Die Welt des Designs steht vor einer Abrechnung. Da sich der Klimawandel beschleunigt und die Ressourcen schwinden, verschwinden einige Materialien … und in manchen Fällen ist das keine schlechte Sache. Der Rückgang bestimmter Substanzen signalisiert eine Abkehr von nicht nachhaltigen Praktiken hin zu verantwortungsvolleren Alternativen.

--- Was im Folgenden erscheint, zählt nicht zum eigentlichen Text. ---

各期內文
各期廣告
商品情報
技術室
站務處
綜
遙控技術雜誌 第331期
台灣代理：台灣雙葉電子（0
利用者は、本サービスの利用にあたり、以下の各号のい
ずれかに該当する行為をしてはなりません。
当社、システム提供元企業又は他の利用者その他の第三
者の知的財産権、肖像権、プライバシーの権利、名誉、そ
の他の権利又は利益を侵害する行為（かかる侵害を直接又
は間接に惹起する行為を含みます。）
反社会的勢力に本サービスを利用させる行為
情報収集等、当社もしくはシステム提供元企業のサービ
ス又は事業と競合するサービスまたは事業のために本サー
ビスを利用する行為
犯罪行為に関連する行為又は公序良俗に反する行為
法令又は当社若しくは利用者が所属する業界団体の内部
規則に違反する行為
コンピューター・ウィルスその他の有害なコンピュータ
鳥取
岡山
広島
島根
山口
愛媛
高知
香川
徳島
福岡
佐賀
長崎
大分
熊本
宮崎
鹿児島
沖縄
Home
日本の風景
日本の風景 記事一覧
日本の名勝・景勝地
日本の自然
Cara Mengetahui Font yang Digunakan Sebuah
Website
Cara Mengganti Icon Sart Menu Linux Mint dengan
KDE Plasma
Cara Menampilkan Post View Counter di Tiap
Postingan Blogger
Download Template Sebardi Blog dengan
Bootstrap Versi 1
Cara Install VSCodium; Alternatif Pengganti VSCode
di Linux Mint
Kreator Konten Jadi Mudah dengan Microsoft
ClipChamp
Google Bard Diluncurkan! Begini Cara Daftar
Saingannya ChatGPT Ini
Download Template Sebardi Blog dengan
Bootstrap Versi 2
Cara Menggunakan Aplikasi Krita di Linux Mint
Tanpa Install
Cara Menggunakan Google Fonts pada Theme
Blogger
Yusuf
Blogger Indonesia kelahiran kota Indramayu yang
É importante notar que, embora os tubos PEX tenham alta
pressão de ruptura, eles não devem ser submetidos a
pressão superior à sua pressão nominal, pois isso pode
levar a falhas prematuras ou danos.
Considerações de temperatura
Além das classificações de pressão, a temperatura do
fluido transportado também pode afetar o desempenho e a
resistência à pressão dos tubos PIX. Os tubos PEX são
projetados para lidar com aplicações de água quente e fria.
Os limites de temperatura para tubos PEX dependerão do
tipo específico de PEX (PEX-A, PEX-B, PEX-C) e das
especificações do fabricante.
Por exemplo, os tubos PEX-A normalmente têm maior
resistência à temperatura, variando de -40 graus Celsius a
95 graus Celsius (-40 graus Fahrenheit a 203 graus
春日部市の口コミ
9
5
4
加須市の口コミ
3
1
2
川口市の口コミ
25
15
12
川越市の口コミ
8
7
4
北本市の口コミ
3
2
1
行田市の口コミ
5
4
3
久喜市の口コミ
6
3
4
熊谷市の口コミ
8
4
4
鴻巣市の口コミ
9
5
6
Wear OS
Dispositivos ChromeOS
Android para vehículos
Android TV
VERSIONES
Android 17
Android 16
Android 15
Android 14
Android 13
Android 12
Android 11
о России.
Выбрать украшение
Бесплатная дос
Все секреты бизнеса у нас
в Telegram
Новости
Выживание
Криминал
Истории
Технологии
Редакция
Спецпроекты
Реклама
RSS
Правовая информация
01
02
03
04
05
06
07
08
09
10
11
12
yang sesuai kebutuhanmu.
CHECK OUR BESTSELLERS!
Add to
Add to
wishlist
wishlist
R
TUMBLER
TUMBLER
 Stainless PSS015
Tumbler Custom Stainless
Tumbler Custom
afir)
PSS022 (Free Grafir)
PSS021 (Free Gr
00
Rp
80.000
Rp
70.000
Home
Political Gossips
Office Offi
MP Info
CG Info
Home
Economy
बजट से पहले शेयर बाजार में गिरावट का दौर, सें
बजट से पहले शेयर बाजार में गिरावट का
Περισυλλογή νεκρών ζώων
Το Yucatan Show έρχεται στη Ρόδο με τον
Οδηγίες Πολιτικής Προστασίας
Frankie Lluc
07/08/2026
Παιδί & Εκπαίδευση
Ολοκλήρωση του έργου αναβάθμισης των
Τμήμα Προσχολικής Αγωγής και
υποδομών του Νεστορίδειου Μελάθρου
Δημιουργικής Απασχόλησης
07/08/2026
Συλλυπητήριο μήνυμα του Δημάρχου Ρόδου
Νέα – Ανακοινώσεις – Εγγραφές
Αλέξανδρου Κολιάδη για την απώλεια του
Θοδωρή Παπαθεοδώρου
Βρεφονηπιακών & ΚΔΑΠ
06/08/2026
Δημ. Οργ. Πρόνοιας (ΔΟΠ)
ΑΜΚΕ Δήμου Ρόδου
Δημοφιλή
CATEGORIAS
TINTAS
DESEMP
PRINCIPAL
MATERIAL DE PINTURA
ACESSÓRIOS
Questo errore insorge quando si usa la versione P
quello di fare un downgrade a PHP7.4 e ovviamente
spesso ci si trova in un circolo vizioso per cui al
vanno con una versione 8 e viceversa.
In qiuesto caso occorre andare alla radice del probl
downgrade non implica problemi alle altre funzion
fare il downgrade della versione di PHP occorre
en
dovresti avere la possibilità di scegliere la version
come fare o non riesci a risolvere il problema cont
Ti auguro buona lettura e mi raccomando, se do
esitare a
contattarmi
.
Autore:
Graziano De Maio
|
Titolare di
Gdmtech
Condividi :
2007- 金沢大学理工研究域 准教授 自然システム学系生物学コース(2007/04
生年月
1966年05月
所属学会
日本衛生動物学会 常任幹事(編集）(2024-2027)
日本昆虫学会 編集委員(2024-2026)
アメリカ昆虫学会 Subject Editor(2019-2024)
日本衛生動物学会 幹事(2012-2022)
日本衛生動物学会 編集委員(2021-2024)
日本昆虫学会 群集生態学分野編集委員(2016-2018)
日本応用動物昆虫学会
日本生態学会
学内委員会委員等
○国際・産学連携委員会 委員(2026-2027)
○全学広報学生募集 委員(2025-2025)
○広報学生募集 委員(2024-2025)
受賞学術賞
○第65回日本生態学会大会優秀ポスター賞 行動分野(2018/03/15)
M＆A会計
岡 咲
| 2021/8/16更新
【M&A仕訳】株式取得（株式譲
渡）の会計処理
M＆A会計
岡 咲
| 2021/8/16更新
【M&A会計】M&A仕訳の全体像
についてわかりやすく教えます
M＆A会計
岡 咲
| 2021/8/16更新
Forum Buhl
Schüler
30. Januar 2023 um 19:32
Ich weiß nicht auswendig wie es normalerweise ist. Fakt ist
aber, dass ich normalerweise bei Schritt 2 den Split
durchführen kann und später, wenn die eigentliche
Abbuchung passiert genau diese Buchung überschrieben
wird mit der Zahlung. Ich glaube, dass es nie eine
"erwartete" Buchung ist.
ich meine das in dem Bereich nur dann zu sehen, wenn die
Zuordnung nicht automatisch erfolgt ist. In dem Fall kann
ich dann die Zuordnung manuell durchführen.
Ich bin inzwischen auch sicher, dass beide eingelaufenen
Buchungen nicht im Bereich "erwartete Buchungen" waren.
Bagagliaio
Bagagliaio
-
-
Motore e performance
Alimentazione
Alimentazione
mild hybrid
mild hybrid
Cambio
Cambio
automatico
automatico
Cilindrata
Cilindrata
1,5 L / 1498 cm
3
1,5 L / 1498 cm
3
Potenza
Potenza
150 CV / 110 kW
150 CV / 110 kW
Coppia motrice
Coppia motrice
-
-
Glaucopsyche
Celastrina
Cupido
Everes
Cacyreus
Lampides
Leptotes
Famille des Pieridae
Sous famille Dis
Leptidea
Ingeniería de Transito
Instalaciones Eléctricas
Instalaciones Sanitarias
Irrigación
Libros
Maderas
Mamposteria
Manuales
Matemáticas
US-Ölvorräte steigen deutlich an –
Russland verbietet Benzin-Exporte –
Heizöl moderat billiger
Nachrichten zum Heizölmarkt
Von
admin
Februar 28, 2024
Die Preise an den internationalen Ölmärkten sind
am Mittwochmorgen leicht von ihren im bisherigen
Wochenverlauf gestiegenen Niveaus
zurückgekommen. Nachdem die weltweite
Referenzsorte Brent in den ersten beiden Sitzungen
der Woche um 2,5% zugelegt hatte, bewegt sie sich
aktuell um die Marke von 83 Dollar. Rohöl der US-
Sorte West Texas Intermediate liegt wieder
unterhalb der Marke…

Die verschwindenden Traditionals
Einige verschwindende Materialien stellen einen Verlust des kulturellen Erbes dar. Ein Beispiel ist Kapa-Rindentuch, das aus hawaiianischen Wauke-Bäumen gefertigt wird. Sowohl die Bäume selbst als auch das traditionelle Wissen über ihre Nutzung schwinden. Auch die Plicopurpura pansa-Meeresschnecke an der Pazifikküste Mexikos, die früher von indigenen Gemeinschaften wegen ihres leuchtend violetten Farbstoffs verwendet wurde, ist im Niedergang begriffen. Diese Verluste verdeutlichen, wie sich Umweltbelastungen nicht nur auf Ökosysteme, sondern auch auf tief verwurzelte kulturelle Praktiken auswirken. Das ist wichtig, weil es den Zusammenhang zwischen Umweltgesundheit und menschlichen Traditionen unterstreicht.
Die Säuberung von „Forever Chemicals“
Allerdings sind nicht alle materiellen Rückgänge tragisch. Im August verabschiedete Illinois ein Gesetz, das PFAS (Per- und Polyfluoralkylsubstanzen) aus Produkten bis 2032 verbietet, andere Bundesstaaten folgten diesem Beispiel. PFAS, die zu Beginn des 20. Jahrhunderts entwickelt wurden, wurden zunächst als Durchbruch gefeiert: Sie machten Kochgeschirr antihaftbeschichtet, Pizzakartons fettbeständig und Kleidung wasserdicht.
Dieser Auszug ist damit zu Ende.